Depuis le milieu des années 2010, le concept de découvrabilité fait l’objet de discussions dans les secteurs culturels francophones. Amorcées plus récemment, celles dans l’espace scientifique nécessitent une réflexion spécifique, et c’est justement ce que nous aimerions déployer dans la présente chronique, tout simplement dénommée « Découvrabilité ».
De la découvrabilité en culture…
Bien que sur les lèvres de bon nombre de politiciennes et politiciens et d’actrices et acteurs du champ culturel depuis quelques années, le concept de découvrabilité n’est pas nouveau. Dans sa version anglaise, le mot « discoverability » apparaîtrait à la fin du 18e siècle en Angleterre. Il s’agit d’abord d’un terme juridique qui exprime « le fait que des informations ou des documents doivent être mis à la disposition de l’autre partie dans une affaire judiciaire1 ». Son emploi demeure relativement limité jusqu’à ce que l’essor du numérique lui donne une signification nouvelle : le concept signifie dès lors « la qualité ou le fait d’être découvrable », « la capacité d’être découvert, trouvé, etc.2».

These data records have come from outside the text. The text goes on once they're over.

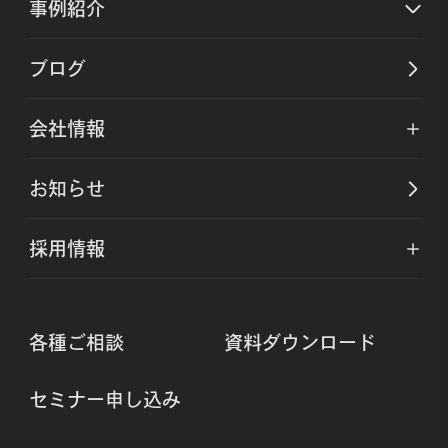
事例紹介
ブログ
会社情報
お知らせ
採用情報
各種ご相談
資料ダウンロード
セミナー申し込み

Dans l’univers francophone, la réflexion sur la découvrabilité des contenus est plus récente. Articulée à la langue, elle permet d’identifier, dans un environnement technologique donné, les facteurs associés à la capacité de trouver ou de découvrir des contenus numériques. Théorisée par les milieux culturels afin de mieux comprendre les mécanismes d’invisibilisation des œuvres produites en français sur les plateformes de découverte de contenu (Google, Spotify, Apple Music, Netflix, Amazon Prime, et autres), la notion de découvrabilité vise à soutenir et à renforcer la diversité culturelle.
À l’issue de la Mission franco-québécoise sur la découvrabilité en ligne des contenus culturels francophones, chapeautée par les ministères de la Culture de la France et du Québec en 2020, différentes définitions ont convergé vers la suivante :
- « La découvrabilité d’un contenu dans l’environnement numérique désigne sa disponibilité en ligne et sa capacité à être repéré parmi un vaste ensemble d’autres contenus, notamment par une personne qui n’en faisait pas précisément la recherche.3 »
Cette définition met l’accent sur deux dimensions fondamentales de la découvrabilité : la trouvabilité — qui renvoie à la capacité d’un contenu à être découvert par une utilisatrice ou un utilisateur qui en fait la recherche — et la sérendipité — qui réfère au potentiel d’un contenu à être découvert par hasard en contexte numérique.
...deux dimensions fondamentales de la découvrabilité : la trouvabilité — qui renvoie à la capacité d’un contenu à être découvert par une utilisatrice ou un utilisateur qui en fait la recherche — et la sérendipité — qui réfère au potentiel d’un contenu à être découvert par hasard en contexte numérique.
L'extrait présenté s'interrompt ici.